Ha fallito la Chiesa, troppo impegnata a fare politica con le persone sbagliate, è diventata il baluardo di pochi e non di tutti,come avrebbe dovuto.
Ha fallito persino lo Stato che si è palesato debole, insicuro e spesso anche corrotto, togliendo ai cittadini fiducia nelle istituzioni, invece di darla.
Solo la famigghia siciliana ha tenuto. L’istituzione più antica, rigida, vicina alla gente. In famiglia le sconfitte si dividono tra tutti e fanno meno male e le vittorie del singolo si moltiplicano tra tutti, infondendo coraggio ed entusiasmo.
La famiglia c’è sempre, come noi che alla fine più di un gruppo siamo diventati un grande famigghia ”
Qual è secondo te la priorità nella lotta alla mafia?

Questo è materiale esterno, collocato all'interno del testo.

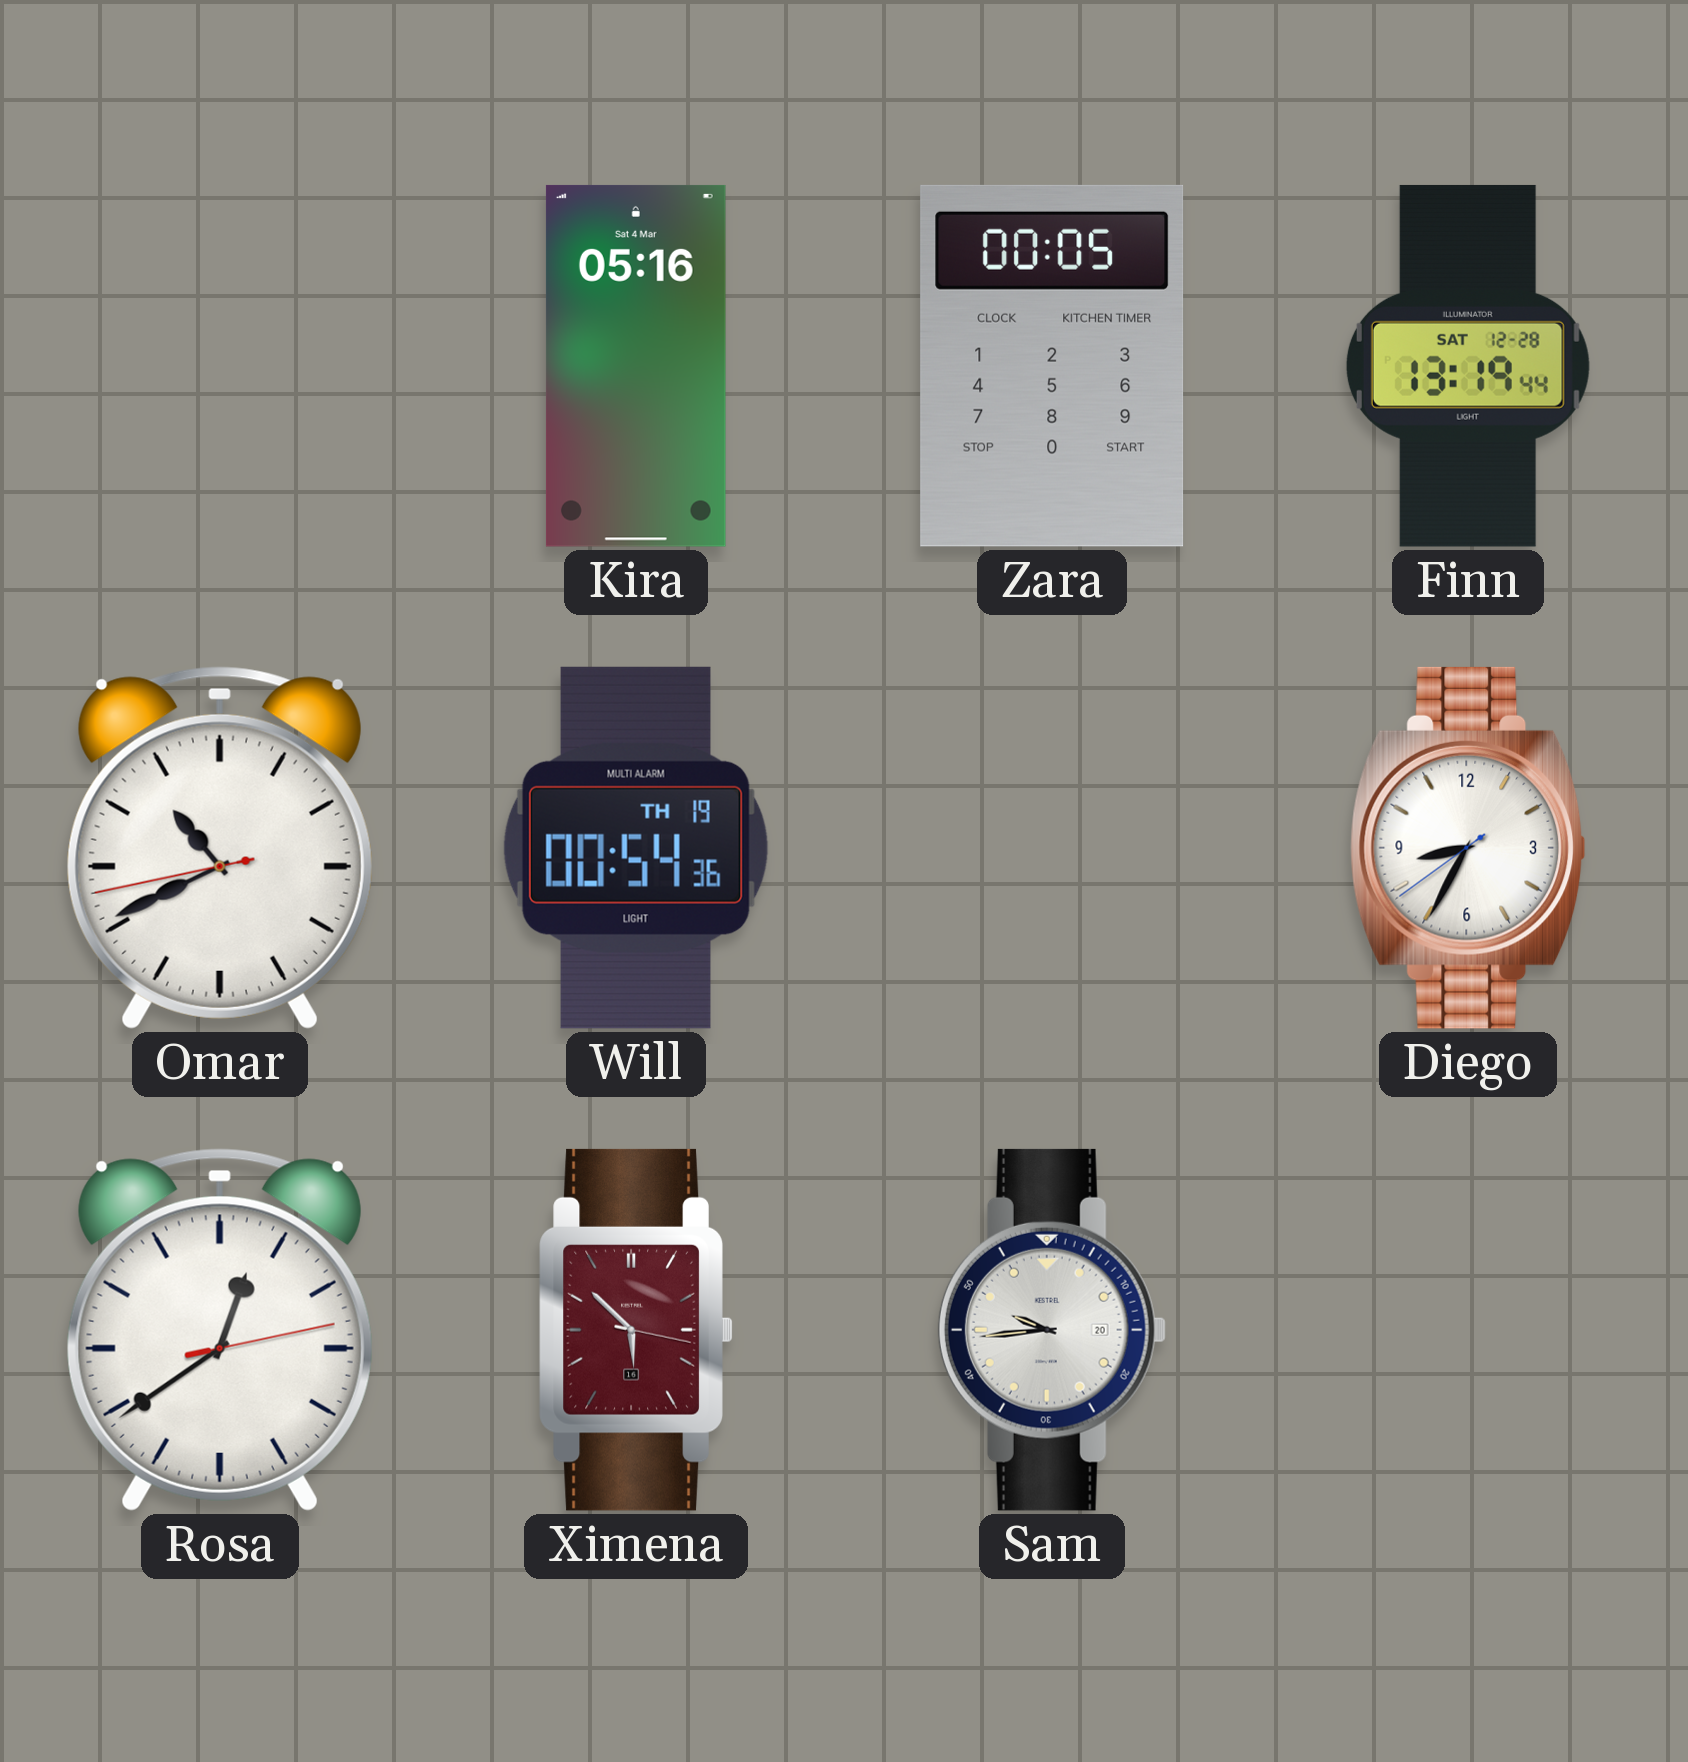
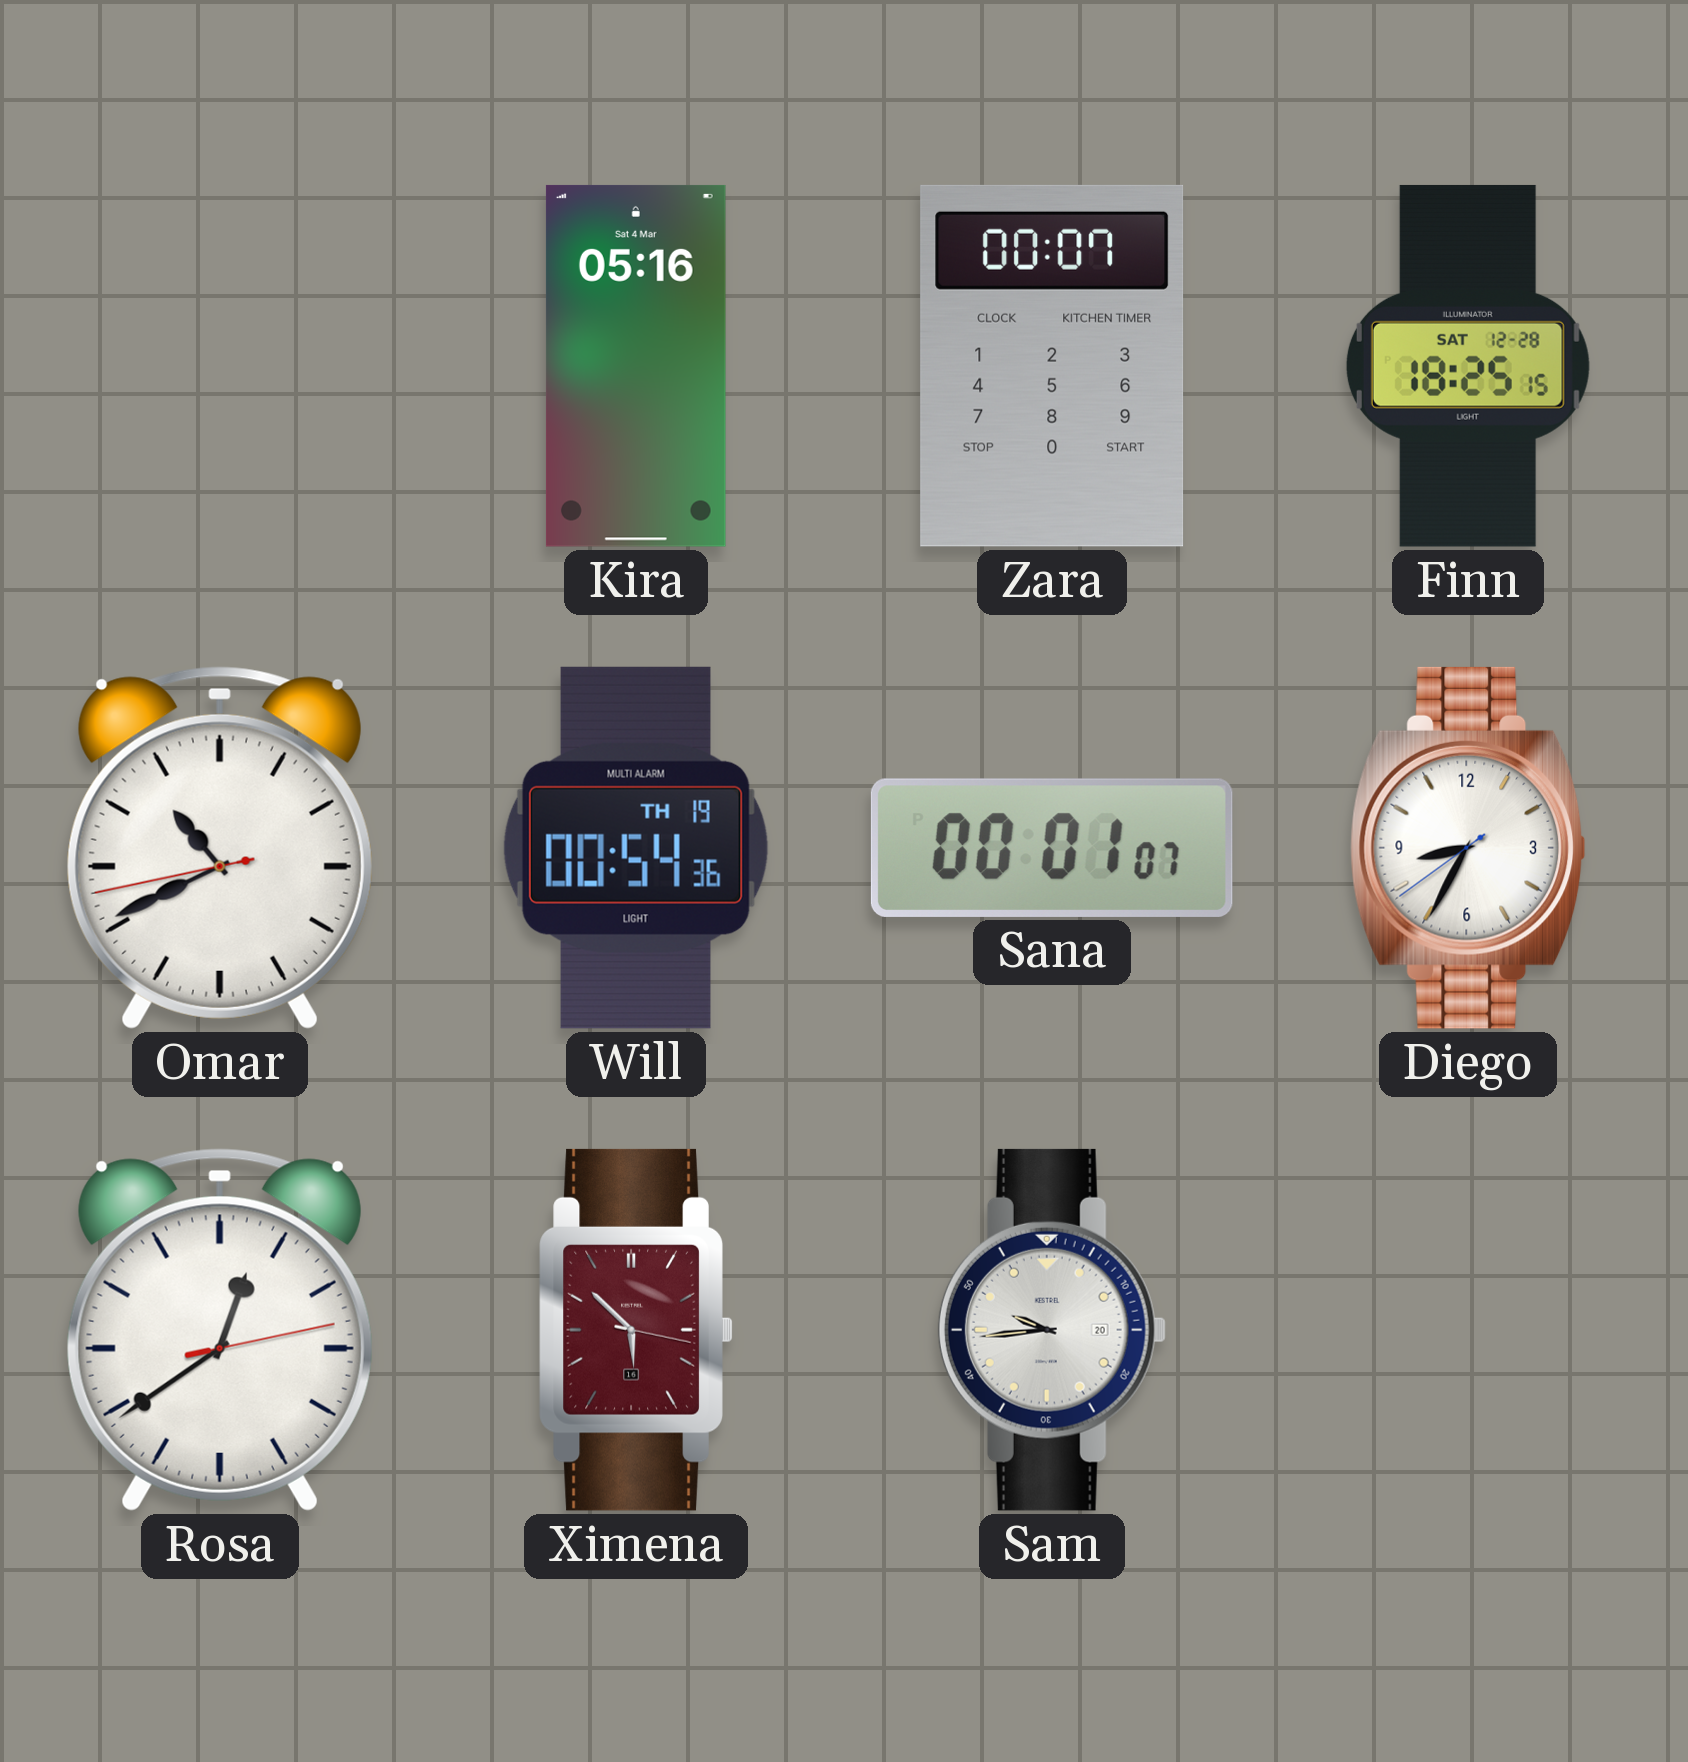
Zara: 00:05 -> 00:07
Finn: 13:19 -> 18:25
Sana: none -> 00:01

La priorità nella lotta alla mafia è quella di creare nella società modelli alternativi. Nel mio romanzo i figli di Nessuno lo sono. Il generale Dalla Chiesa diceva: “Bisogna fare in modo he lo Stato dia di diritto ciò che la mafia dà per favore”. Se continuiamo a costruire modelli sbagliati avremo generazioni che agiscono in modo sbagliato. Gli eroi silenziosi del mio libro sono un modello vincente e la storia, il mio romanzo alla fine lo certifica ampiamente.
La solidarietà è un valore non negoziabile, come lo è la sorte di tutti i deboli e gli esclusi. Che idea ti sei fatto?
La solidarietà è qualcosa di concreto, è vita. Troppo spesso la solidarietà è stata ridotta a fiaccolate, comizi, manifesti… la solidarietà sfama bocche e nutre le menti. La solidarietà oltre che un sentimento, deve essere un impegno concreto, altrimenti non serve a nessuno.
Se c’è una cosa che accresce il potere di Cosa Nostra, delle cento ‘ndrine che straziano il tessuto sociale della Calabria, della Campania dei clan infestata da traffici e rifiuti tossici, delle mafie dei colletti bianchi del Sud e del Nord, è la divisione che significa smarrimento, frantumazione, debolezza, del loro principale avversario: lo Stato. Tu che vivi il territorio hai intravisto dei segnali positivi?
Il mio libro non è un libro sulla mafia, ma il libro di un gruppo di siciliani che vivono in antitesi alla mafia. Io non sono un esperto di fatti di mafia e non conosco le dinamiche recenti della mafia italiana su tutto lo Stivale. Certe risposte nel mio romanzo vengono fuori in maniera fisiologica, sarà poi il lettore attento a coglierle e farle sue. Come ho già detto, lo Stato ha perso tutte le volte che ha lasciato soli i suoi uomini migliori e per vincere dovrà trovare unità e soprattutto la capacità di fare “pulizie” al suo interno. Ma di questo parleremo nella prossima puntata.